街路樹が色づき始める10月、みなさまいかがお過ごしでしょうか?
ドイツの秋は朝晩の冷え込みが激しいですが、秋晴れが心地よい季節。
この短い秋が終わるとどんよりとした長い冬に入るので、木々が黄色や赤に色づくこの時期はドイツに住む人たちにとっては貴重な時間です。
ドイツはすっかりコロナの規制も無くなり今まで通りの日常を取り戻してきました。
今回は天気も良かったので、以前から気になっていた世界遺産を訪れてみましたのでご紹介していきます。
今回足を運んだのはドイツ南西にあるボーデン湖の湖畔、ウンターウールディンゲン(Unteruhldingen)にある「先史時代杭上居住跡群」です。
この世界遺産は“アルプス山脈周辺の杭上住居群”で登録されているため、スイス・イタリア・ドイツ・フランス・オーストリア・スロベニアの6か国にまたがる111か所と広範囲の世界遺産になります。

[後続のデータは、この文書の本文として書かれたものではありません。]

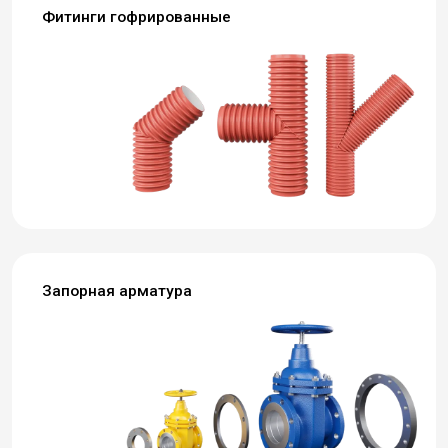
Фитинги гофрированные
Запорная арматура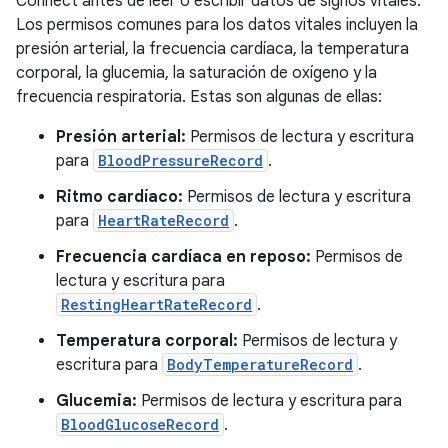
Connect antes de leer o escribir datos de signos vitales.
Los permisos comunes para los datos vitales incluyen la
presión arterial, la frecuencia cardíaca, la temperatura
corporal, la glucemia, la saturación de oxígeno y la
frecuencia respiratoria. Estas son algunas de ellas:
Presión arterial:
Permisos de lectura y escritura
para
BloodPressureRecord
.
Ritmo cardíaco:
Permisos de lectura y escritura
para
HeartRateRecord
.
Frecuencia cardíaca en reposo:
Permisos de
lectura y escritura para
RestingHeartRateRecord
.
Temperatura corporal:
Permisos de lectura y
escritura para
BodyTemperatureRecord
.
Glucemia:
Permisos de lectura y escritura para
BloodGlucoseRecord
.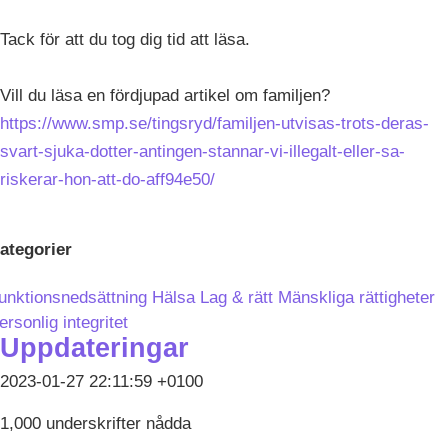
Tack för att du tog dig tid att läsa.
Vill du läsa en fördjupad artikel om familjen?
https://www.smp.se/tingsryd/familjen-utvisas-trots-deras-
svart-sjuka-dotter-antingen-stannar-vi-illegalt-eller-sa-
riskerar-hon-att-do-aff94e50/
ategorier
unktionsnedsättning
Hälsa
Lag & rätt
Mänskliga rättigheter
ersonlig integritet
Uppdateringar
2023-01-27 22:11:59 +0100
1,000 underskrifter nådda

登録されたのは2011年とまだ世界遺産としては比較的新しいものになりますね。
アルプス山脈周辺には湖も多く、その湿地に杭を立て先住民が暮らしを営んでいました。
水上にあるため保存状態が良いものはそれほど多くありません。このウンターウールディンゲンにある杭上居住群は住居を再現したもの。

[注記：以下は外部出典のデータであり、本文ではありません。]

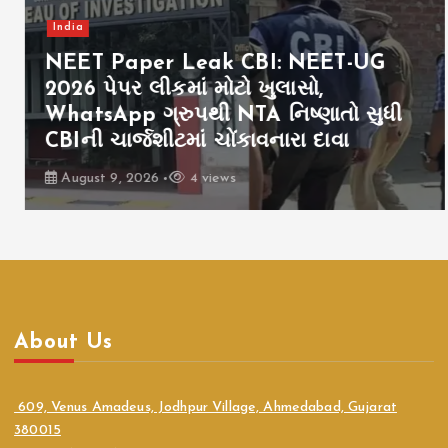
India
NEET Paper Leak CBI: NEET-UG
2026 પેપર લીકમાં મોટો ખુલાસો,
WhatsApp ગ્રુપથી NTA નિષ્ણાતો સુધી
CBIની ચાર્જશીટમાં ચોંકાવનારા દાવા
August 9, 2026
4 views
About Us
609, Venus Amadeus, Jodhpur Village, Ahmedabad, Gujarat
380015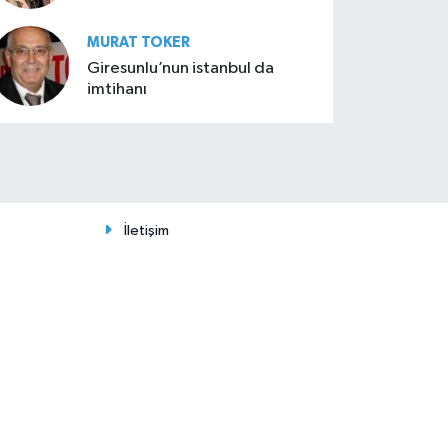
MURAT TOKER
Giresunlu’nun istanbul da
imtihanı
İletişim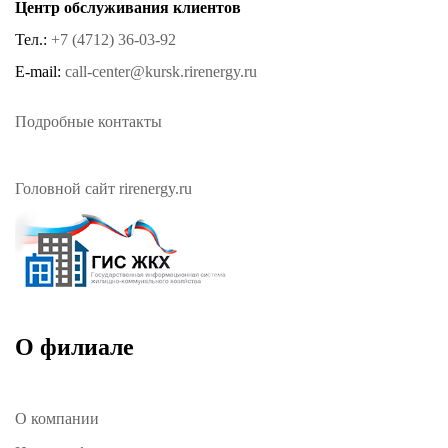
Центр обслуживания клиентов
Тел.:
+7 (4712) 36-03-92
E-mail:
call-center@kursk.rirenergy.ru
Подробные контакты
Головной сайт rirenergy.ru
О филиале
О компании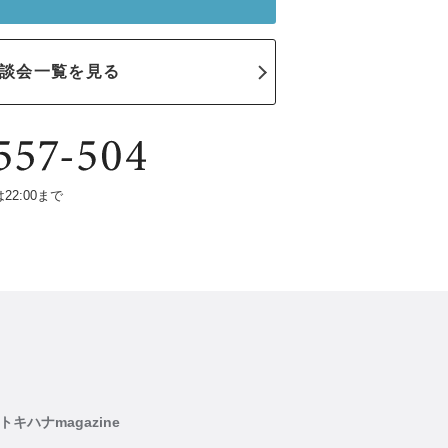
談会一覧を見る
は22:00まで
トキハナmagazine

「杭上住居博物館(Pfalbautenmuseum)」という名称で、この地でどんな発掘があったのか、どのように湖中に杭を立て住居を建てたかを知ることができます。
この日は朝一番で向かったのですが、ドイツ人の団体観光のバスが何台か来ていましたが町の中心は人もまばら。
大きくない町だったので地元の人が犬の散歩をしていたり、子供たちが公園で砂遊びをしていたりとゆったりと時間の流れている印象です。
再現された湖上住居といってもとても本格的なので全て木で組み立てられた通路の上を歩くのはドキドキします。
たまにギシギシときしむ音もしてハラハラする場面も。
みなさん、どうしてむかしの人はわざわざ湖上に住居を構えたとおもいますか?
外敵から身を守るため、農地に適した場所を有効活用するために住宅を湖上に作ったと考えられているようです。
順路を進んでいくと建物の中に入ってむかしの人たちの生活の様子がよくわかります。
建物の中は残念ながら撮影不可だったのですが、当時の生活がわかるように再現されています。
杭上の住居の中にはお鍋屋さんや狩猟に必要なものを売っている場所、羊や牛を育てている場所もありました。6000年も昔にタイムスリップした気分になりました。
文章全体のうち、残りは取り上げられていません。